To some, the term “Boston Bluegrass” may seem to be a malaprop, a suggestion that tradition must get lost on the byzantine cityscape of the Northeast city, far away from mountain hollers and high meadows. But, as Mile 12 demonstrates, Boston bluegrass music is alive and well, arguably driving modern bluegrass music, and certainly contributing rich threads to its texture.
Mile 12 is the latest and most likely not the last to spring from the melting pot of traditional music fostered at Boston’s Berklee School of Music, The New England Conservatory and countless coffee houses and other entertainment venues. Like The Lonely Heartstring Band, Sierra Hull, Courtney Hartman, Sarah Jarosz, to name a notable few, these players found their voice in Boston performance studios and have taken it on the road to a larger audience. Not forgotten are the simple, but estimable, accomplishments of Boston forbears, dating back to the Lilly Brothers, Joe Val, and continuing through Tony Trischka, Bruce Molsky, Tony Watt, Joe K. Walsh and many others.
“Onwards”, Mile 12’s new release, comes on the heels of the band’s 2017 IBMA Momentum Award, which singles out new emerging artists for recognition. “Onwards” fulfills that promise and demonstrates the band’s skill and craftsmanship. The title cut, with key and tempo changes, displays the band’s appetite for musical styles and sounds whilst still adopting a bluegrass sensibility. Mile 12 shows strong songwriting skills and straight ahead musicianship.

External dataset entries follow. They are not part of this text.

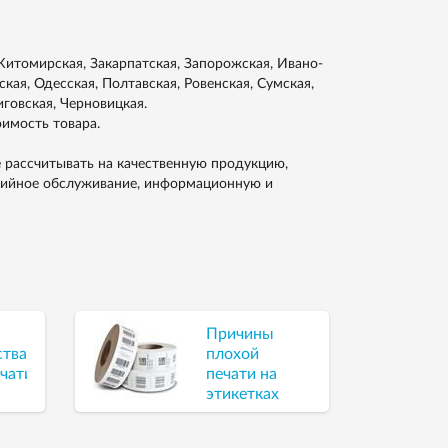
итомирская, Закарпатская, Запорожская, Ивано-
кая, Одесская, Полтавская, Ровенская, Сумская,
иговская, Черновицкая.
оимость товара.
 рассчитывать на качественную продукцию,
тийное обслуживание, информационную и
Причины
ства
плохой
чати
печати на
этикетках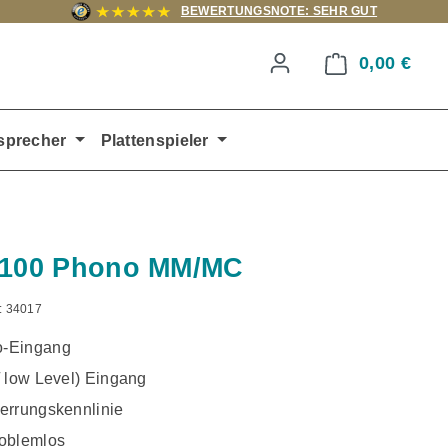
BEWERTUNGSNOTE: SEHR GUT
0,00 €
Ware
sprecher
Plattenspieler
P100 Phono MM/MC
:
34017
-Eingang
/ low Level) Eingang
errungskennlinie
oblemlos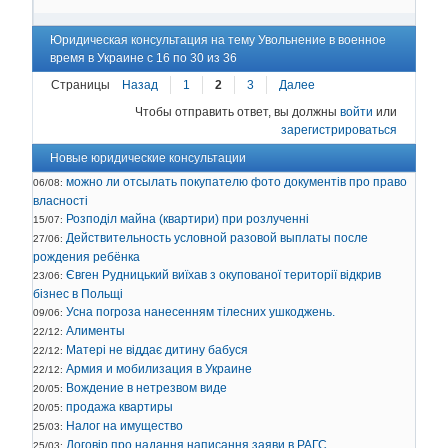
Юридическая консультация на тему Увольнение в военное
время в Украине с 16 по 30 из 36
Страницы
Назад
1
2
3
Далее
Чтобы отправить ответ, вы должны
войти
или
зарегистрироваться
Новые юридические консультации
можно ли отсылать покупателю фото документів про право
06/08:
власності
Розподіл майна (квартири) при розлученні
15/07:
Действительность условной разовой выплаты после
27/06:
рождения ребёнка
Євген Рудницький виїхав з окупованої території відкрив
23/06:
бізнес в Польщі
Усна погроза нанесенням тілесних ушкоджень.
09/06:
Алименты
22/12:
Матері не віддає дитину бабуся
22/12:
Армия и мобилизация в Украине
22/12:
Вождение в нетрезвом виде
20/05:
продажа квартиры
20/05:
Налог на имущество
25/03:
Договір про надання написання заяви в РАГС
25/03: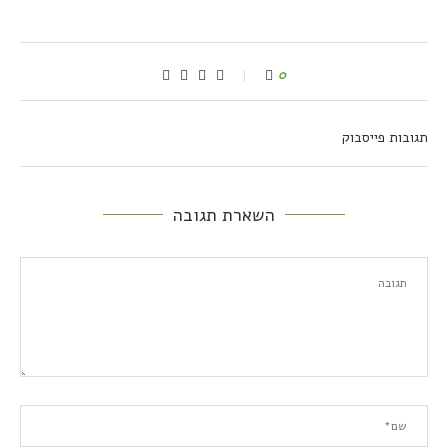
0
תגובות פייסבוק
השארת תגובה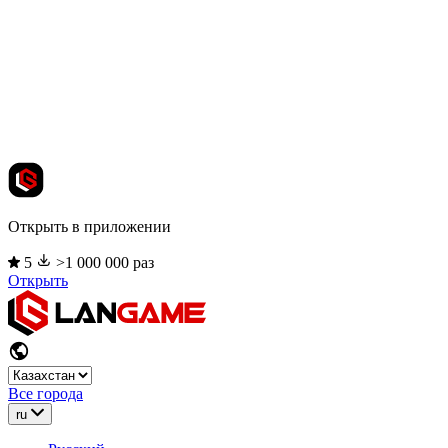
Открыть в приложении
5
>1 000 000 раз
Открыть
Все города
ru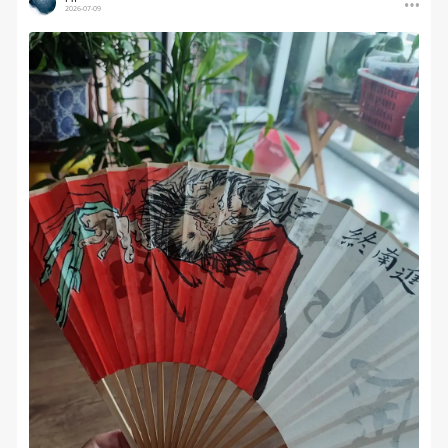
2026-07-09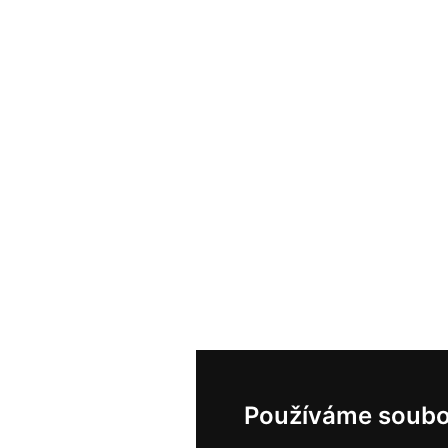
Používáme soubo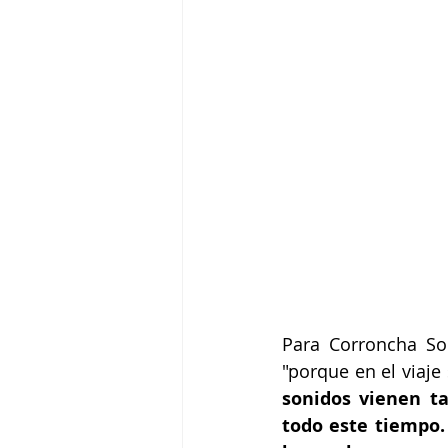
Para Corroncha So
"porque en el viaj
sonidos vienen t
todo este tiempo.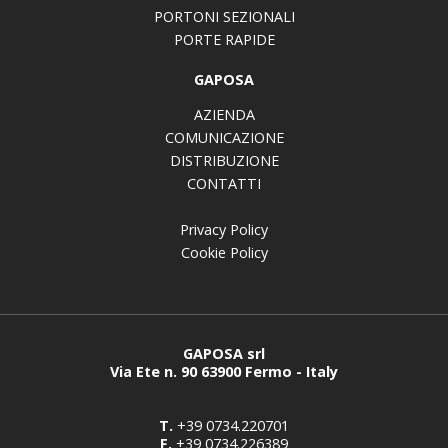
PORTONI SEZIONALI
PORTE RAPIDE
GAPOSA
AZIENDA
COMUNICAZIONE
DISTRIBUZIONE
CONTATTI
Privacy Policy
Cookie Policy
GAPOSA srl
Via Ete n. 90 63900 Fermo - Italy
T.
+39 0734.220701
F.
+39 0734.226389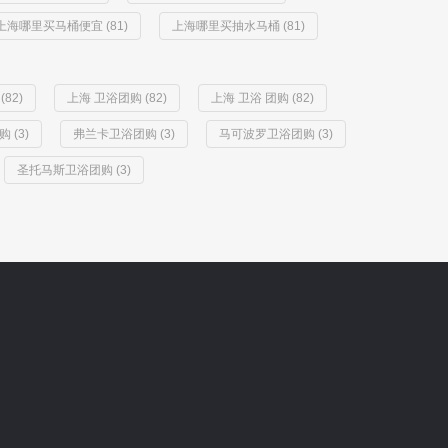
上海哪里买马桶便宜 (81)
上海哪里买抽水马桶 (81)
82)
上海 卫浴团购 (82)
上海 卫浴 团购 (82)
 (3)
弗兰卡卫浴团购 (3)
马可波罗卫浴团购 (3)
圣托马斯卫浴团购 (3)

Each of the band’s five members has moments to shine. New Zealander Catherine (BB) Bowness plays the banjo with controlled abandon. Her runs are bright and her background picking lends texture and depth to the songs (“notably on “Call My Soul”). Bronwyn Keith‐Hynes plays a smooth fiddle, and David Benedict, on mandolin has many complementary licks and stands out on the instrumental tunes.
Most of the band are Northeast transplants; the band name itself comes from a sign marker on I-93 which denotes that Boston is within reach. Evan Murphy, vocalist and guitarist, takes the lead on “Onwards” and his subjects range from growing up Catholic in Boston (“Soul”), seafaring (“The Margaret Keene”) and even the pathos of a monument in New York City (“Soldiers and Sailors”). Not many bluegrass songs name-drop Riverside Drive, but “Soldiers and Sailors” is a standout cut. An instrumental, “Wickwire” shows the band’s collaborative energy as the players trade licks here and there. Bassist Nate Sabat, who lays down a solid line throughout the record, breaks out his bow on “Wickwire, joining in the fun.
Stephen Mougin, guitarist in The Sam Bush Band, produced the collection, and his clarity of purpose shows through; Mile 12 is a band of ambition and talent, which leads them and the listener onwards.